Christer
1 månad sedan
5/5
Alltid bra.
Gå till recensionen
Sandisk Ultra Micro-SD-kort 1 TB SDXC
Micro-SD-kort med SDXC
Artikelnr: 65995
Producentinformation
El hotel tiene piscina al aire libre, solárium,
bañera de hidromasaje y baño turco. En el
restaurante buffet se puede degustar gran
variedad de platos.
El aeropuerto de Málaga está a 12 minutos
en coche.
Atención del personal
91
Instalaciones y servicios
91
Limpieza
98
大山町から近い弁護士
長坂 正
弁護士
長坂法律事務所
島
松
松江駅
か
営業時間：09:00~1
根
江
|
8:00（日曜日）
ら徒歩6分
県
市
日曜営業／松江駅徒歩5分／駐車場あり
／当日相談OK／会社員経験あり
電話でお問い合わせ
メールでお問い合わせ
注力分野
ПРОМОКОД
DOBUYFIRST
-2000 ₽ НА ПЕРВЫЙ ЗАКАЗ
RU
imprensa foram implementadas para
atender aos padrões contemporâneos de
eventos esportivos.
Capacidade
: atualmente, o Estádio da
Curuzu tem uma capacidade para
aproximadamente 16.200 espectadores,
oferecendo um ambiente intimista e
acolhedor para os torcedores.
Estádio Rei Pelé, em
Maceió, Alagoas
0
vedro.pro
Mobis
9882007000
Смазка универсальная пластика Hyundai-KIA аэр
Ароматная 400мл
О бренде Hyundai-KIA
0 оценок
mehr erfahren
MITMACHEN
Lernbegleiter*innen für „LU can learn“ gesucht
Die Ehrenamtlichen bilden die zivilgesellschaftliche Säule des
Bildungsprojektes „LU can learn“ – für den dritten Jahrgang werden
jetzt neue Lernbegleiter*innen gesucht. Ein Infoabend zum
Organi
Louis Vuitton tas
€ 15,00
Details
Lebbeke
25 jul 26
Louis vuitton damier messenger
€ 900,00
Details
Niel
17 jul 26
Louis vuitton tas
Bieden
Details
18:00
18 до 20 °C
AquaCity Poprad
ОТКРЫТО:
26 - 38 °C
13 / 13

═══

» Task directions
Report back each line of the entries that holds the string "Lernbegleiter".

» Output for this exercise
Lernbegleiter*innen für „LU can learn“ gesucht
jetzt neue Lernbegleiter*innen gesucht. Ein Infoabend zum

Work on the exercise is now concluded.